Package AWS Lambda Python Code With Docker

In this guide I'll explain how to package (zip) your AWS Lambda Python 2.7 (Edit: Included Python 3.7 as well) code for deploying it to your Lambda function. The main issue I stumbled upon was using Pipenv, most of the guides explain how to handle dependencies with requirements.txt, but not with Pipfile.

I also like to fine-tune the process so that the Docker creation has optimized layers for caching.

Let's start with your directory structure:

Lambda directory structure

This is the usual Python directory structure, with the package name as the source directory. Notice that this project doesn't have a requirements.txt in it, but a Pipfile.

After we are done coding, and want to package and deploy our code to AWS Lambda, it's not enough for us to simply zip the source code. We also need to package the dependencies, in a flat hierarchy. Pip has the option to install all dependencies to a target folder (with --target) But Pipenv does not. It always creates a virtualenv with the dependencies.

There is a now closed thread on adding support for flat dependency install in Pipenv but it doesn't look like it's going to be implemented.

In order to consistently reproduce our code archive, both on our computer, and on the CI server (Be it Travis, Jenkins or whatever else), and also in order to allow other developers to package the code without having to install all required dependencies on their system, we want to use Docker for it.

The Dockerfile

Dockerfile for Python 2.7:

FROM amazonlinux:2

RUN yum -y update && yum -y install gcc python-devel zip

RUN curl https://bootstrap.pypa.io/get-pip.py | python -
RUN pip install pipenv

ENV LANG en_US.UTF-8
ENV LC_ALL en_US.UTF-8
ENV PYTHONDONTWRITEBYTECODE 1

WORKDIR /app
COPY Pipfile* ./

RUN pipenv lock -r | sed 's/-e //g' | pip install -r /dev/stdin --target .
COPY lambdas ./
RUN find . -type f -iname '*.pyc' -delete && rm Pipfile*

RUN zip -r /tmp/code.zip .

NOTE: I've update the Dockerfile and updated the Python version to 3.7:

FROM amazonlinux:2

ENV LANG en_US.UTF-8
ENV LC_ALL en_US.UTF-8
ENV PYTHONDONTWRITEBYTECODE 1

RUN yum -y update && yum -y install gcc python3-devel python3 zip

RUN curl https://bootstrap.pypa.io/get-pip.py | python3 -
RUN pip install pipenv

WORKDIR /app
COPY Pipfile* ./

RUN pipenv install --deploy && cp -r $(pipenv --venv)/lib/python3.7/site-packages/. ./
COPY lambdas ./

RUN find . -type f -iname '*.pyc' -delete -o -type d -name __pycache__ -delete && rm Pipfile*

RUN zip -r /tmp/code.zip .

I also like to make sure there aren't any redundant binary files. At the end I zip all the code from the workdir to an archive in tmp/code.zip awaiting to be copied out of the docker image, and deployed to AWS Lambda function.

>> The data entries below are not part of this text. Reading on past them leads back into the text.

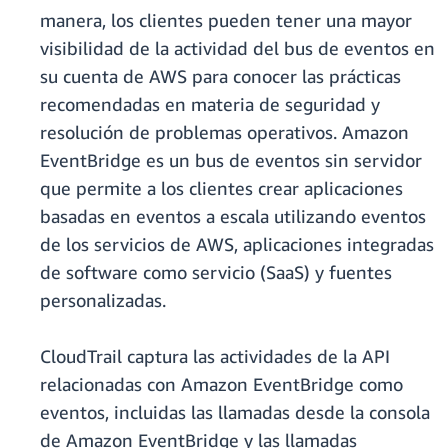
manera, los clientes pueden tener una mayor
visibilidad de la actividad del bus de eventos en
su cuenta de AWS para conocer las prácticas
recomendadas en materia de seguridad y
resolución de problemas operativos. Amazon
EventBridge es un bus de eventos sin servidor
que permite a los clientes crear aplicaciones
basadas en eventos a escala utilizando eventos
de los servicios de AWS, aplicaciones integradas
de software como servicio (SaaS) y fuentes
personalizadas.
CloudTrail captura las actividades de la API
relacionadas con Amazon EventBridge como
eventos, incluidas las llamadas desde la consola
de Amazon EventBridge y las llamadas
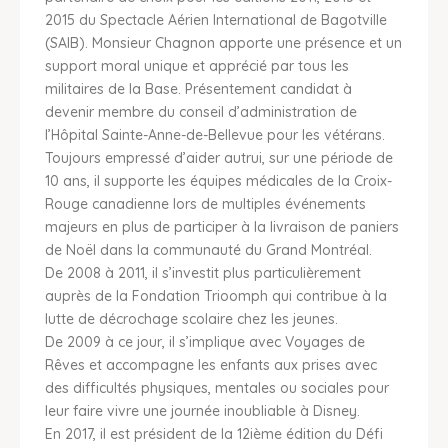
2015 du Spectacle Aérien International de Bagotville
(SAIB). Monsieur Chagnon apporte une présence et un
support moral unique et apprécié par tous les
militaires de la Base. Présentement candidat à
devenir membre du conseil d’administration de
l’Hôpital Sainte-Anne-de-Bellevue pour les vétérans.
Toujours empressé d’aider autrui, sur une période de
10 ans, il supporte les équipes médicales de la Croix-
Rouge canadienne lors de multiples événements
majeurs en plus de participer à la livraison de paniers
de Noël dans la communauté du Grand Montréal.
De 2008 à 2011, il s’investit plus particulièrement
auprès de la Fondation Trioomph qui contribue à la
lutte de décrochage scolaire chez les jeunes.
De 2009 à ce jour, il s’implique avec Voyages de
Rêves et accompagne les enfants aux prises avec
des difficultés physiques, mentales ou sociales pour
leur faire vivre une journée inoubliable à Disney.
En 2017, il est président de la 12ième édition du Défi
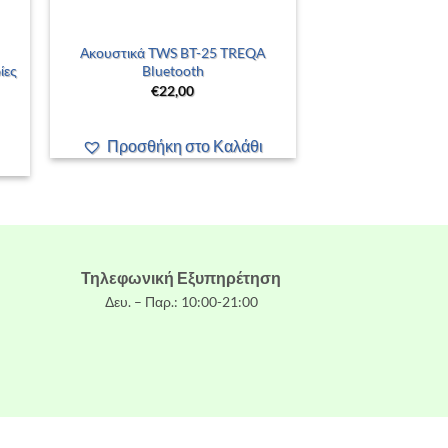
+
Ακουστικά TWS BT-25 TREQA
ίες
Bluetooth
€
22,00
Προσθήκη στο Καλάθι
Τηλεφωνική Εξυπηρέτηση
Δευ. – Παρ.: 10:00-21:00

It's also important to note that only regular dependencies are installed, so development dependencies stay out of the archive, lowering zip filesize.

Creating the archive

Make sure you are in the lambda code directory, then run:

$ docker build . -t aws-lambda
$ CONTAINER_ID=$(docker create aws-lambda)
$ docker cp ${CONTAINER_ID}:/tmp/code.zip build.zip
$ docker rm ${CONTAINER_ID}

Which will build the docker, create a temp container with the image, copy the zip from the container and then remove the container.

build.zip is ready to be uploaded to AWS.